> [PROBLEM DESCRIPTION] Would you please copy the entries exactly, leaving every picture aside?
◆ ◆ ◆
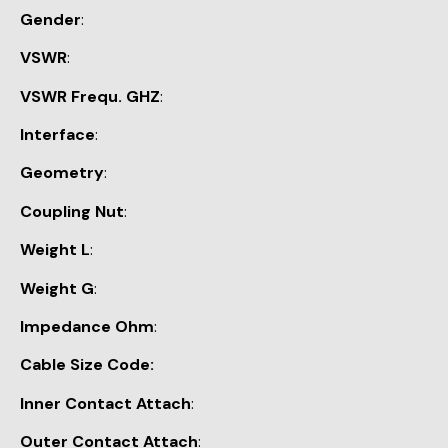
Gender
:
VSWR
:
VSWR Frequ. GHZ
:
Interface
:
Geometry
:
Coupling Nut
:
Weight L
:
Weight G
:
Impedance Ohm
:
Cable Size Code:
Inner Contact Attach
:
Outer Contact Attach
:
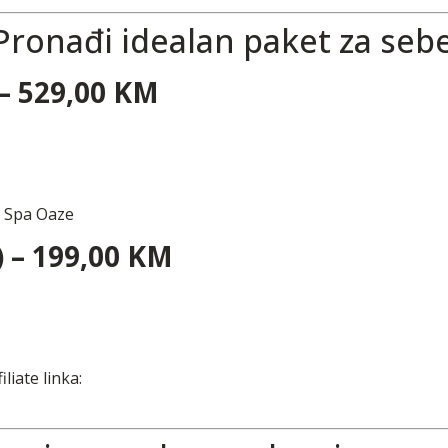
Pronađi idealan paket za sebe
) – 529,00 KM
n Spa Oaze
) – 199,00 KM
liate linka:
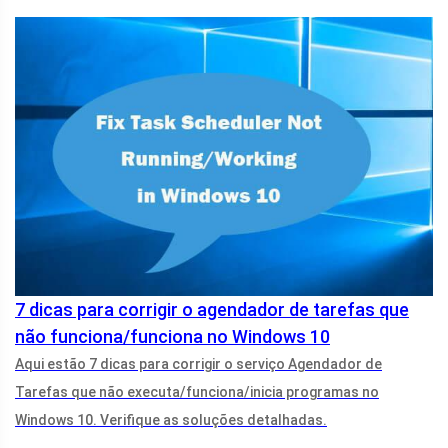
7 dicas para corrigir o agendador de tarefas que
não funciona/funciona no Windows 10
Aqui estão 7 dicas para corrigir o serviço Agendador de
Tarefas que não executa/funciona/inicia programas no
Windows 10. Verifique as soluções detalhadas.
◆ ◆ ◆
> [SOLUTION TO THIS PROBLEM]
Gender
:
VSWR
:
VSWR Frequ. GHZ
:
Interface
:
Geometry
:
Coupling Nut
:
Weight L
:
Weight G
:
Impedance Ohm
:
Cable Size Code:
Inner Contact Attach
:
Outer Contact Attach
:
Pronađi idealan paket za sebe
) – 529,00 KM
n Spa Oaze
) – 199,00 KM
liate linka:
7 dicas para corrigir o agendador de tarefas que
não funciona/funciona no Windows 10
Aqui estão 7 dicas para corrigir o serviço Agendador de
Tarefas que não executa/funciona/inicia programas no
Windows 10. Verifique as soluções detalhadas.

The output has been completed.